PARP Inhibition for Triple Negative Breast Cancer (ER-/PR-/HER2-)With BRCA1/2 Mutations

• Two-year Disease Free Survival [ Time Frame: 24 months ]
  To evaluate 2-year disease-free survival (DFS), in patients with confirmed TNBC or ER/PR + HER2-, known BRCA1/2 mutations treated with single agent cisplatin and patients treated with cisplatin in combination with Rucaparib following preoperative chemotherapy
  
  

• Side Effects and Tolerability [ Time Frame: 12 months ]
  To characterize the side effects and tolerability of cisplatin and cisplatin plus Rucaparib in patients with residual disease following preoperative chemotherapy.
  
  
• One-year Disease Free Survival [ Time Frame: 12 months ]
  To evaluate 1-year DFS
  
  
• Overall Survival [ Time Frame: 60 months ]
  To determine 5-year overall survival
  
  
• Pharmacokinetic Data [ Time Frame: 12 months ]
  To collect limited pharmacokinetic data, in patients receiving study drug to compliment ongoing PK analyses in other trials with Rucaparib
  
  
• Specimen Collection [ Time Frame: 12 months ]
  To collect peripheral blood lymphocytes, archived tumor specimens, and genomic DNA to explore potential correlates of PARP inhibition, recurrence and toxicity.
  
  

OUTLINE: This is a multi-center study.

Safety Run-in will be for the first 12 patients on study only (6 in cohort 1 and 6 in cohort 2). Patients in the safety run will be included in the efficacy analysis on intent to treat basis:

Cisplatin 75 mg/m2 IV D1 every 3 weeks x 4 cycles; Rucaparib 16-30 mg IV D 1,2,3 every 3 weeks x 4 cycles

If cycle 1 is well tolerated, the dose of Rucaparib will be escalated from 16 mg to 24 mg for subsequent cycles in the cohort 1, and 24 mg to 30 mg in the cohort 2.
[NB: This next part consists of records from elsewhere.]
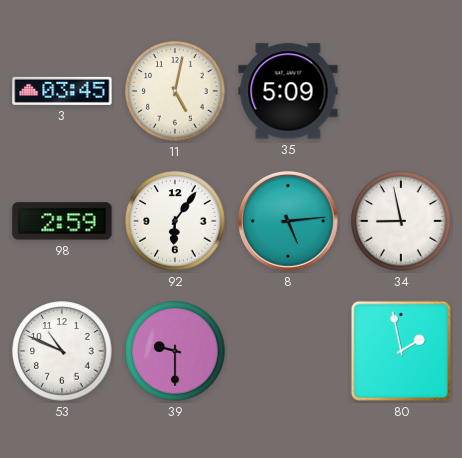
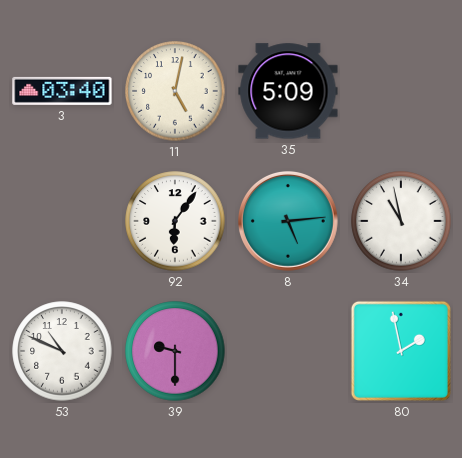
3: 03:45 -> 03:40
98: 2:59 -> none
34: 8:58 -> 10:58
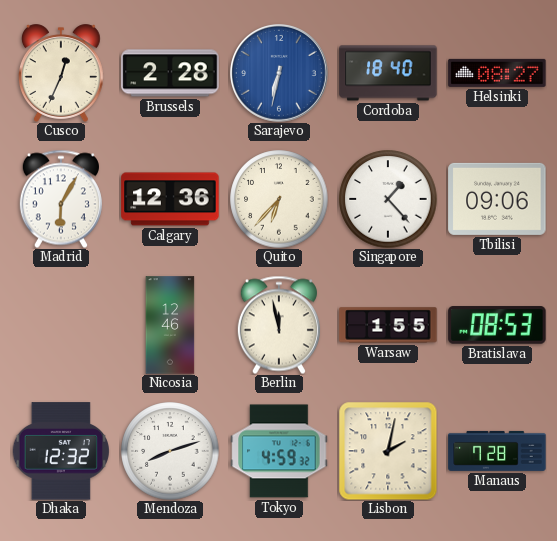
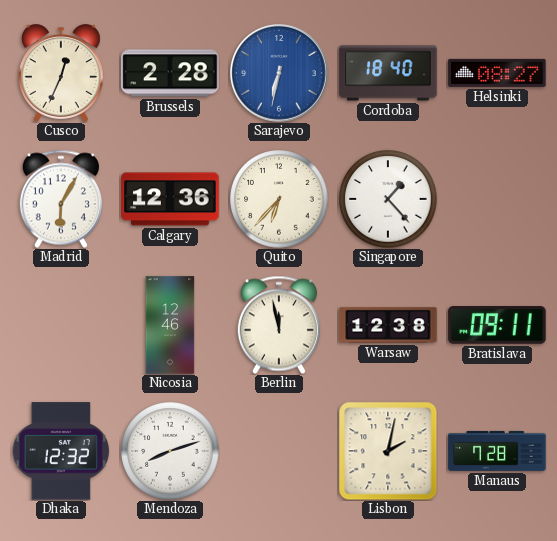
Tbilisi: 09:06 -> none
Warsaw: 1:55 -> 12:38
Bratislava: 08:53 -> 09:11
Tokyo: 4:59 -> none
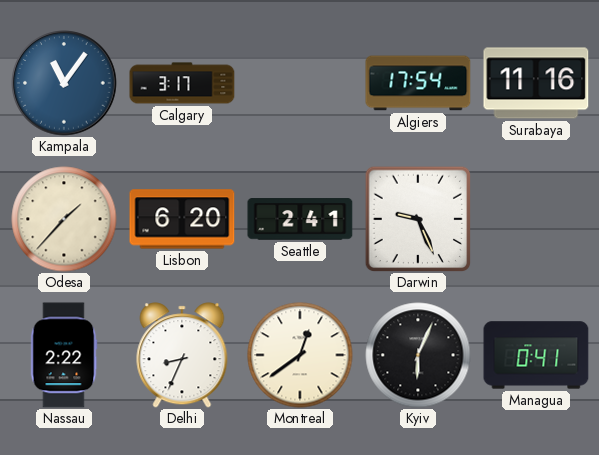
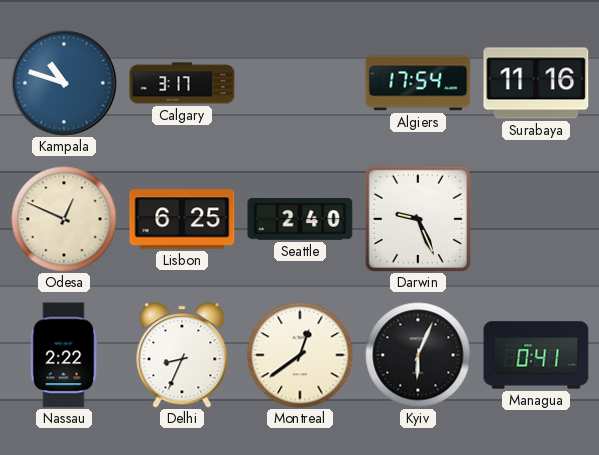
Kampala: 11:06 -> 10:48
Odesa: 1:37 -> 12:49
Lisbon: 6:20 -> 6:25
Seattle: 2:41 -> 2:40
If ≤ 1 of 6 patients in cohort 1 experiences DLT, cohort 2 will commence. If 2 or more of 6 patients in cohort 1 experience DLT, the study will be suspended and an amendment to explore lower doses will be considered.

If ≤ 1 of 6 patients in cohort 2 experiences DLT, the randomized portion of the study will commence. If 2 or more of 6 patients experience DLT, the study will be suspended and an amendment to proceed with the randomized portion at the cohort 2 dose (24 mg) will be considered.

During the randomized portion of the study, patients will be randomized to either Arm A or Arm B.

Stratification factors:

• Anthracycline vs. not
• Residual LN involvement vs. No Residual LN involvement

Arm A (Cisplatin Monotherapy) Cisplatin 75 mg/m2 IV D1 every 3 weeks x 4 cycles

Arm B (Combination Therapy) Cisplatin 75 mg/m2 IV D1 every 3 weeks x 4 cycles; Rucaparib 16-30 mg IV D1,2,3 every 3 weeks x 4 cycles

Rucaparib maintenance 30 mg IV weekly x 24 weeks

ECOG Performance Status 0-1

Life Expectancy: Not Specified

Hematopoietic:

• Hemoglobin (Hgb) > 9.0 g/dL
• Platelets > 100 K/ mm3
• Absolute neutrophil count (ANC) > 1.5 K/mm3

Hepatic:

• Bilirubin < upper limit of normal (except in patients with documented Gilbert's disease, who must have a total bilirubin < 3.0 mg/dL)
• Aspartate aminotransferase (AST, SGOT) < 2.5 x ULN
• Alanine aminotransferase (ALT, SGPT) < 2.5 x ULN

Renal:

• Calculated creatinine clearance of > 50 cc/min using the Cockcroft-Gault formula

Cardiovascular:

• Left ventricular ejection fraction within normal limits.
• Patients with an unstable angina or myocardial infarction within 12 months of study entry are excluded.
• No clinically significant arrhythmia or baseline ECG abnormalities in the opinion of the treating investigator.